TASK ITEM
An exact copy of the entries is needed, with every line included.

[Opening RECORDS FOR THIS EXERCISE section]

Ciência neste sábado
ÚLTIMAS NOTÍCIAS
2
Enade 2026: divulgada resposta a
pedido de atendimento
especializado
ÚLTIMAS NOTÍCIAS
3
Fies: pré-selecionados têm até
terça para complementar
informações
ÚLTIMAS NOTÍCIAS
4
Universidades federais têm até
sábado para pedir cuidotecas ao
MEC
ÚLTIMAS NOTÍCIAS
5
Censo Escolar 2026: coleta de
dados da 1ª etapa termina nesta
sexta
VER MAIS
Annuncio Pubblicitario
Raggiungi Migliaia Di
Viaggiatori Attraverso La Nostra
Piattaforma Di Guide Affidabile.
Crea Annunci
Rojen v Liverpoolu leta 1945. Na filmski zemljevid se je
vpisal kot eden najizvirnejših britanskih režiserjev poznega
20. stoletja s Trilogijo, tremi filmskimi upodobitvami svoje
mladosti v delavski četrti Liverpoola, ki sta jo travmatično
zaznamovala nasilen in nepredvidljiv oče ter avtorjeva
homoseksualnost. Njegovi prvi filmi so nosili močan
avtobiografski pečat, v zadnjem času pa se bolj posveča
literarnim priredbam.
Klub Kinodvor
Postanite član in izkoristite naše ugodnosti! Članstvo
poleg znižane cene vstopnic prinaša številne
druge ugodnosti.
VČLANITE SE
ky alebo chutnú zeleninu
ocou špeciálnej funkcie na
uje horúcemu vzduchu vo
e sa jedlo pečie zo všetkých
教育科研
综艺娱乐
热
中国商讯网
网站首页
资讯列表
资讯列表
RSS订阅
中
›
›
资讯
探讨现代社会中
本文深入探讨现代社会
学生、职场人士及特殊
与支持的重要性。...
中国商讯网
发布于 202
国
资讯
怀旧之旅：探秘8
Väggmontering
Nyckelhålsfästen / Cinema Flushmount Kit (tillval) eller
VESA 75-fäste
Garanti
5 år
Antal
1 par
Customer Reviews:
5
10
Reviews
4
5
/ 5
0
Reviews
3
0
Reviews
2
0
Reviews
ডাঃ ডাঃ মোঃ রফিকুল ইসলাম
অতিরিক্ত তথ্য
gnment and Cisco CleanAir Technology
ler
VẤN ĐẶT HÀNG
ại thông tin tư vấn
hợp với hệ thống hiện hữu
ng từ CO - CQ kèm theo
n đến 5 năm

[Closing RECORDS FOR THIS EXERCISE section]

RESULT OF THE TASK
Ciência neste sábado
ÚLTIMAS NOTÍCIAS
2
Enade 2026: divulgada resposta a
pedido de atendimento
especializado
ÚLTIMAS NOTÍCIAS
3
Fies: pré-selecionados têm até
terça para complementar
informações
ÚLTIMAS NOTÍCIAS
4
Universidades federais têm até
sábado para pedir cuidotecas ao
MEC
ÚLTIMAS NOTÍCIAS
5
Censo Escolar 2026: coleta de
dados da 1ª etapa termina nesta
sexta
VER MAIS
Annuncio Pubblicitario
Raggiungi Migliaia Di
Viaggiatori Attraverso La Nostra
Piattaforma Di Guide Affidabile.
Crea Annunci
Rojen v Liverpoolu leta 1945. Na filmski zemljevid se je
vpisal kot eden najizvirnejših britanskih režiserjev poznega
20. stoletja s Trilogijo, tremi filmskimi upodobitvami svoje
mladosti v delavski četrti Liverpoola, ki sta jo travmatično
zaznamovala nasilen in nepredvidljiv oče ter avtorjeva
homoseksualnost. Njegovi prvi filmi so nosili močan
avtobiografski pečat, v zadnjem času pa se bolj posveča
literarnim priredbam.
Klub Kinodvor
Postanite član in izkoristite naše ugodnosti! Članstvo
poleg znižane cene vstopnic prinaša številne
druge ugodnosti.
VČLANITE SE
ky alebo chutnú zeleninu
ocou špeciálnej funkcie na
uje horúcemu vzduchu vo
e sa jedlo pečie zo všetkých
教育科研
综艺娱乐
热
中国商讯网
网站首页
资讯列表
资讯列表
RSS订阅
中
›
›
资讯
探讨现代社会中
本文深入探讨现代社会
学生、职场人士及特殊
与支持的重要性。...
中国商讯网
发布于 202
国
资讯
怀旧之旅：探秘8
Väggmontering
Nyckelhålsfästen / Cinema Flushmount Kit (tillval) eller
VESA 75-fäste
Garanti
5 år
Antal
1 par
Customer Reviews:
5
10
Reviews
4
5
/ 5
0
Reviews
3
0
Reviews
2
0
Reviews
ডাঃ ডাঃ মোঃ রফিকুল ইসলাম
অতিরিক্ত তথ্য
gnment and Cisco CleanAir Technology
ler
VẤN ĐẶT HÀNG
ại thông tin tư vấn
hợp với hệ thống hiện hữu
ng từ CO - CQ kèm theo
n đến 5 năm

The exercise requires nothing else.